Fully-supported adapters (claude-code, codex, pi, cursor) print no warning. The warning content is per-agent in the binary's warnings.go; if a gap closes upstream, the warning drops in the next keystone release.

What gets installed
your-project/
├──CLAUDE.md← agent menu file (merges additively under your H1)
└──harness/← four-component harness (project-owned)
├──README.md← orientation to the four components · iron laws
├──guides/← rules · always loaded · enforced by the drift sensor
│ ├──principles/29 rule files extracted from corpus/principles/
│ ├──idioms/<stack>/stack-specific rules (lazy by region · bootstrap fills in)
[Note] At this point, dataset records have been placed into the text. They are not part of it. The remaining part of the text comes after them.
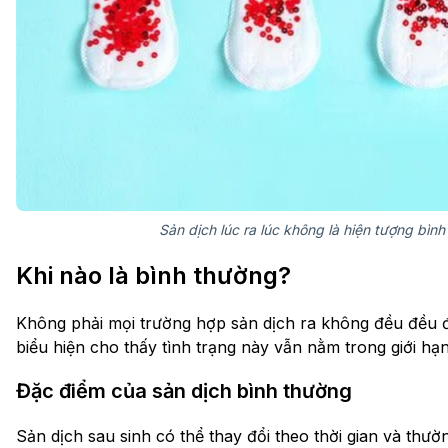
Sản dịch lúc ra lúc không là hiện tượng bình
Khi nào là bình thường?
Không phải mọi trường hợp sản dịch ra không đều đều đ
biểu hiện cho thấy tình trạng này vẫn nằm trong giới hạ
Đặc điểm của sản dịch bình thường
Sản dịch sau sinh có thể thay đổi theo thời gian và thư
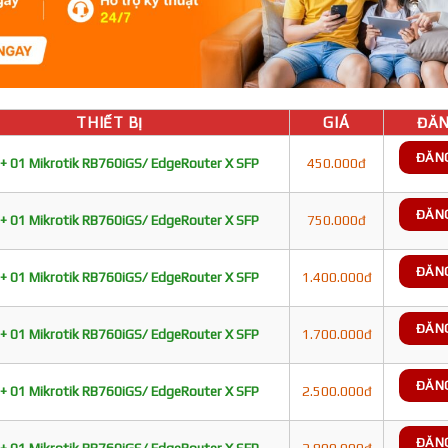
THIẾT BỊ
GIÁ
ĐĂN
ĐĂN
+ 01 Mikrotik RB760iGS/ EdgeRouter X SFP
450.000đ
ĐĂN
+ 01 Mikrotik RB760iGS/ EdgeRouter X SFP
750.000đ
ĐĂN
+ 01 Mikrotik RB760iGS/ EdgeRouter X SFP
1.400.000đ
ĐĂN
+ 01 Mikrotik RB760iGS/ EdgeRouter X SFP
1.700.000đ
ĐĂN
+ 01 Mikrotik RB760iGS/ EdgeRouter X SFP
2.500.000đ
ĐĂN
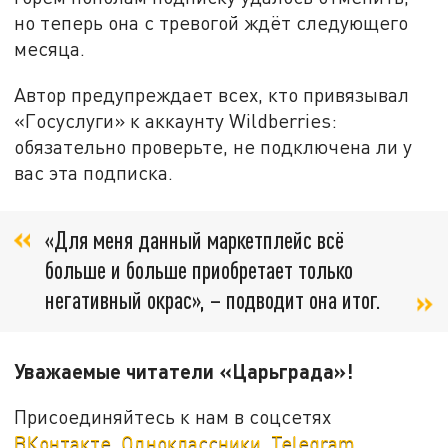
но теперь она с тревогой ждёт следующего
месяца.
Автор предупреждает всех, кто привязывал
«Госуслуги» к аккаунту Wildberries:
обязательно проверьте, не подключена ли у
вас эта подписка.
«Для меня данный маркетплейс всё
больше и больше приобретает только
негативный окрас», – подводит она итог.
Уважаемые читатели «Царьграда»!
Присоединяйтесь к нам в соцсетях
ВКонтакте
,
Одноклассники
,
Telegram
.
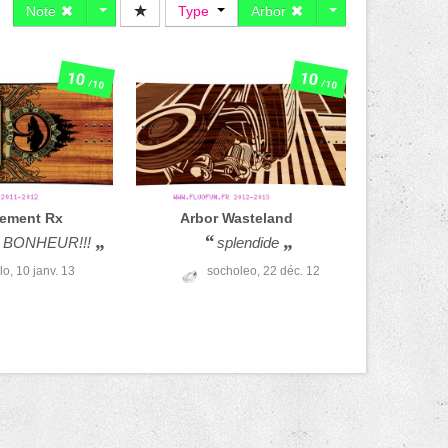
Note
Type
Arbor
10
10
/10
/10
lement Rx
Arbor
Wasteland
 BONHEUR!!!
splendide
ilo,
10 janv. 13
socholeo,
22 déc. 12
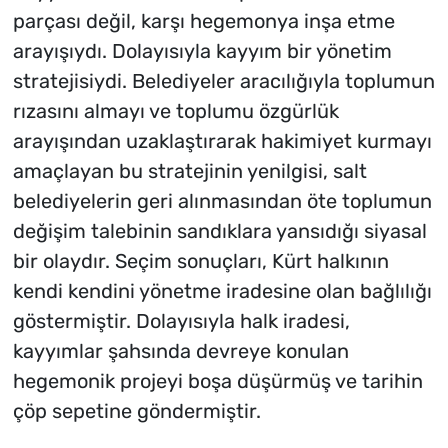
parçası değil, karşı hegemonya inşa etme
arayışıydı. Dolayısıyla kayyım bir yönetim
stratejisiydi. Belediyeler aracılığıyla toplumun
rızasını almayı ve toplumu özgürlük
arayışından uzaklaştırarak hakimiyet kurmayı
amaçlayan bu stratejinin yenilgisi, salt
belediyelerin geri alınmasından öte toplumun
değişim talebinin sandıklara yansıdığı siyasal
bir olaydır. Seçim sonuçları, Kürt halkının
kendi kendini yönetme iradesine olan bağlılığı
göstermiştir. Dolayısıyla halk iradesi,
kayyımlar şahsında devreye konulan
hegemonik projeyi boşa düşürmüş ve tarihin
çöp sepetine göndermiştir.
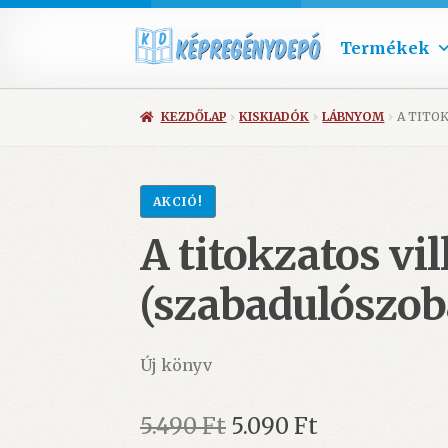
Termékek
KEZDŐLAP
KISKIADÓK
LÁBNYOM
A TITO
AKCIÓ!
A titokzatos vil
(szabadulószob
Új könyv
Original
Current
5.490
Ft
5.090
Ft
│ ├──domain/business-rule constraints
│ └──process/spec · planning · implementation · verification · review · release · modes
├──corpus/← informational reference · on demand · reasoning behind the rules
│ ├──principles/29 cited files (SOLID · TDD · BDD · concurrency · security · …)
│ ├──idioms/<stack>/stack-specific reasoning (bootstrap fills in)
│ ├──domain/product shape, invariants, vocabulary
│ └──state/CODEBASE_STATE.md · INSTALL_PROFILE.md · risk-fingerprints · migrations
├──sensors/← 12 automated checks · invoked at phase boundaries
│ └──lint · type-check · test · build · drift · coverage · risk-fingerprint · …
├──learning/← Learning flywheel staging · inbox / promoted / rejected
├──archive/← Pruning flywheel destination · guides regularly, corpus rarely
└──adapters/← per-agent bindings · lifecycle + activation + sensors
└──claude-code · cursor · aider · github-copilot · codex · cline · continue · goose · pi · _generic
+ opt-in content for selected --architecture and --compliance labels lands as paired corpus + guide files. --architecture mvc also seeds concern-specific idioms (models, controllers, views).